Re: [PATCH 2/3] mm/memcg: fix endless iteration in reclaim

Hugh Dickins <hughd@xxxxxxxxxx> · Mon, 20 Jan 2014 21:16:36 -0800 (PST)

On Fri, 17 Jan 2014, Michal Hocko wrote:
> On Thu 16-01-14 11:15:36, Hugh Dickins wrote:
> 
> > I don't believe 19f39402864e was responsible for a reference leak,
> > that came later.  But I think it was responsible for the original
> > endless iteration (shrink_zone going around and around getting root
> > again and again from mem_cgroup_iter).
> 
> So your hang is not within mem_cgroup_iter but you are getting root all
> the time without any way out?

In the 3.10 and 3.11 cases, yes.

> 
> [3.10 code base]
> shrink_zone
> 						[rmdir root]
>   mem_cgroup_iter(root, NULL, reclaim)
>     // prev = NULL
>     rcu_read_lock()
>     last_visited = iter->last_visited	// gets root || NULL
>     css_tryget(last_visited) 		// failed
>     last_visited = NULL			[1]
>     memcg = root = __mem_cgroup_iter_next(root, NULL)
>     iter->last_visited = root;
>     reclaim->generation = iter->generation
> 
>  mem_cgroup_iter(root, root, reclaim)
>    // prev = root
>    rcu_read_lock
>     last_visited = iter->last_visited	// gets root
>     css_tryget(last_visited) 		// failed
>     [1]
> 
> So we indeed can loop here without any progress. I just fail
> to see how my patch could help. We even do not get down to
> cgroup_next_descendant_pre.
> 
> Or am I missing something?

Your patch to 3.12 and 3.13 mem_cgroup_iter_next() doesn't help
in 3.10 and 3.11, correct.  That's why I appended a different patch,
to mem_cgroup_iter(), for the 3.10 and 3.11 versions of the hang.

> 
> The following should fix this kind of endless loop:
> diff --git a/mm/memcontrol.c b/mm/memcontrol.c
> index 194721839cf5..168e5abcca92 100644
> --- a/mm/memcontrol.c
> +++ b/mm/memcontrol.c
> @@ -1221,7 +1221,8 @@ struct mem_cgroup *mem_cgroup_iter(struct mem_cgroup *root,
>  				smp_rmb();
>  				last_visited = iter->last_visited;
>  				if (last_visited &&
> -				    !css_tryget(&last_visited->css))
> +				    last_visited != root &&
> +				     !css_tryget(&last_visited->css))
>  					last_visited = NULL;
>  			}
>  		}
> @@ -1229,7 +1230,7 @@ struct mem_cgroup *mem_cgroup_iter(struct mem_cgroup *root,
>  		memcg = __mem_cgroup_iter_next(root, last_visited);
>  
>  		if (reclaim) {
> -			if (last_visited)
> +			if (last_visited && last_visited != root)
>  				css_put(&last_visited->css);
>  
>  			iter->last_visited = memcg;

Right, that appears to fix 3.10, and seems a better alternative to the
patch I suggested.  I say "appears" because my success in reproducing
the hang is variable, so when I see that it's "fixed" I cannot be
quite sure.  I say "seems" because I think yours respects the intention
of the iterator better than mine, but I've never been convinced that
the iterator is as sensible as it intends in the face of races.

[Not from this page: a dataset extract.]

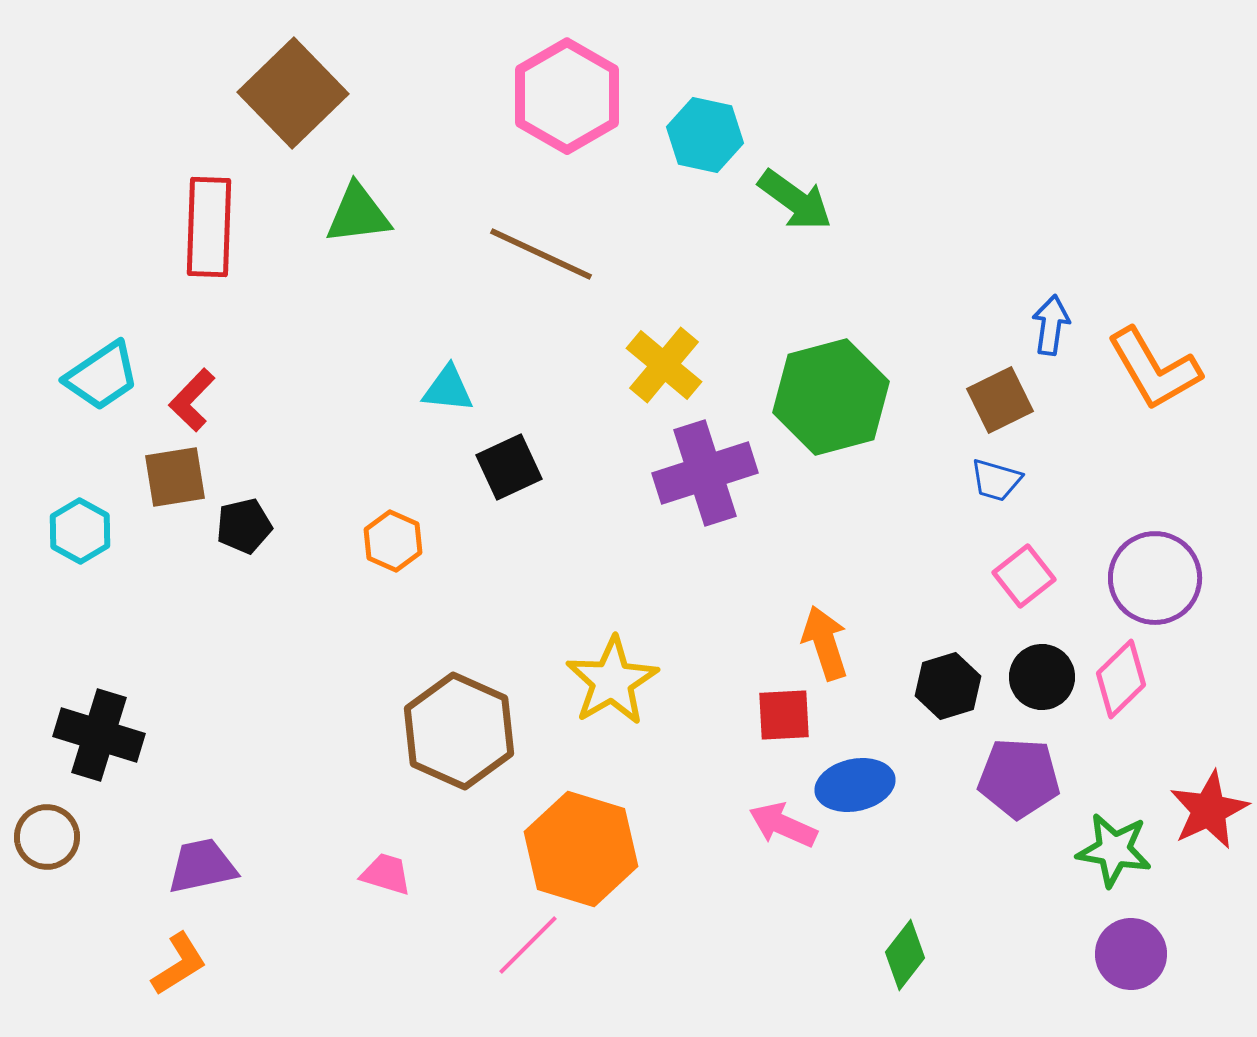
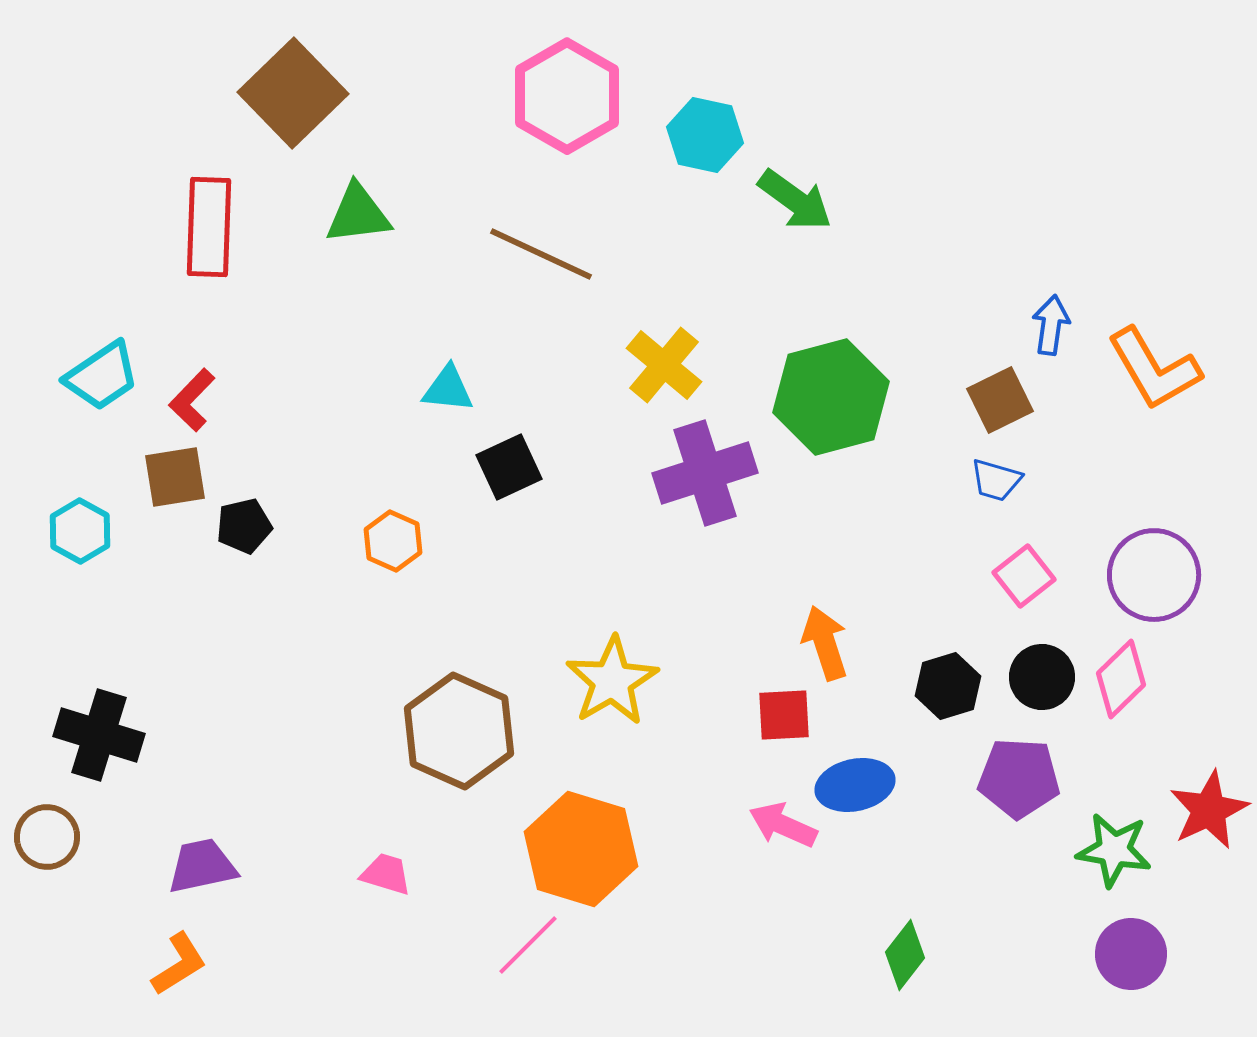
purple circle at (1155, 578): moved 1 px left, 3 px up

At the bottom I've appended the version of yours that I've been trying
on 3.11.  I did succeed in reproducing the hang twice on 3.11.10.3
(which I don't think differs in any essential from 3.11.0 for this issue,
but after my lack of success with 3.11.0 I tried harder with that.)

More so than in the 3.10 case, I haven't really given it long enough
with the patch to really assert that it's good; and Greg Thelen came
across a different reproduction case that I've yet to remind myself
of and try, I'll have to report back to you later in the week when
I've run that with your fix.

> 
> Not that I like it much :/

Well, I'm not in love with it, but I do think it's more appropriate
than mine, if it really does fix the issues.  It was only under
questioning from you that we arrived at the belief that the problem
is with the css_tryget of a root being removed: my patch was vaguer
than that, not identifying the root cause.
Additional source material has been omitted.